**What to work on**
Up to and including the line that contains "utlagt på privata aktörer. Går t.ex. den", repeat the entries below exactly from the first line on. Do not carry over any pictures.

____

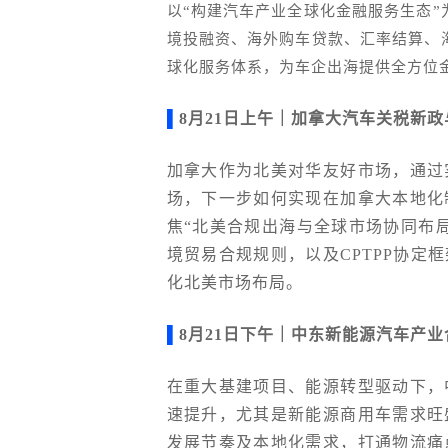
以“构建汽车产业全球化金融服务生态
境投融资、海外购车贷款、汇率结算、
球化服务体系，为车企出海提供全方位
▌
8月21日上午｜加拿大汽车关税新
加拿大作为北美对华友好市场，通过
场，下一步如何实现在加拿大本地化
焦“北美合规出海与全球市场协同布
境贸易合规规则，以及
CPTPP协定
框
化北美市场布局。
▌
8月21日下午｜中东新能源汽车产
在重大基建项目、能源转型驱动下，
速提升，尤其是新能源商用车需求旺
发展节奏及本地化需求，打通物流痛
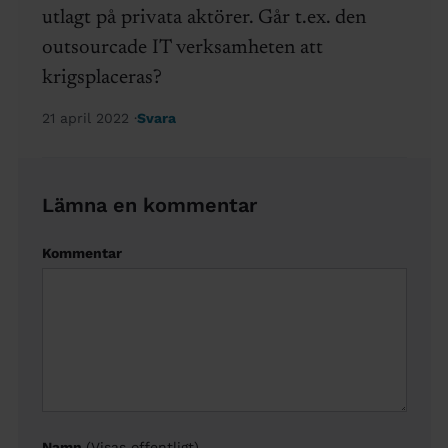
utlagt på privata aktörer. Går t.ex. den
outsourcade IT verksamheten att
krigsplaceras?
21 april 2022
Svara
Lämna en kommentar
Kommentar
Namn
(Visas offentligt)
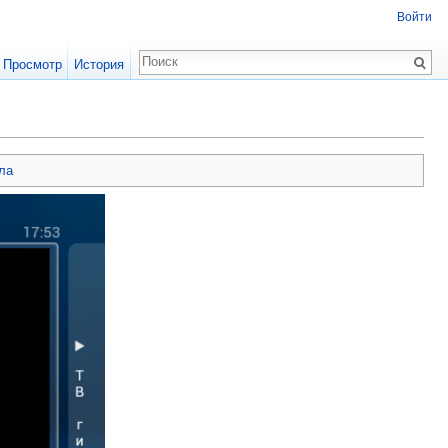
Войти
Просмотр
История
ла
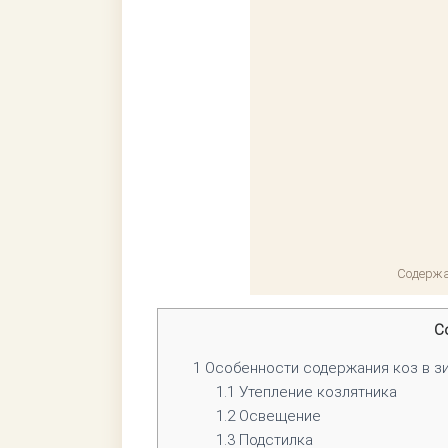
Содержа
С
1
Особенности содержания коз в з
1.1
Утепление козлятника
1.2
Освещение
1.3
Подстилка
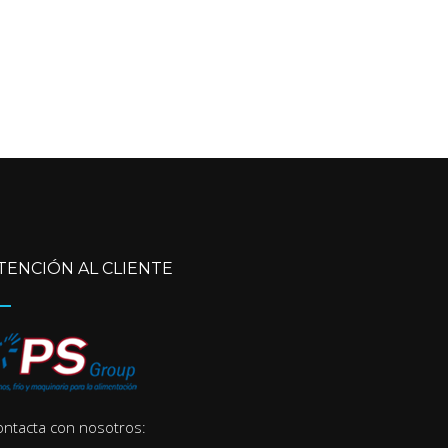
TENCIÓN AL CLIENTE
ontacta con nosotros:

____

**Exercise solution**
以“构建汽车产业全球化金融服务生态
境投融资、海外购车贷款、汇率结算、
球化服务体系，为车企出海提供全方位
▌
8月21日上午｜加拿大汽车关税新
加拿大作为北美对华友好市场，通过
场，下一步如何实现在加拿大本地化
焦“北美合规出海与全球市场协同布
境贸易合规规则，以及
CPTPP协定
框
化北美市场布局。
▌
8月21日下午｜中东新能源汽车产
在重大基建项目、能源转型驱动下，
速提升，尤其是新能源商用车需求旺
发展节奏及本地化需求，打通物流痛
utlagt på privata aktörer. Går t.ex. den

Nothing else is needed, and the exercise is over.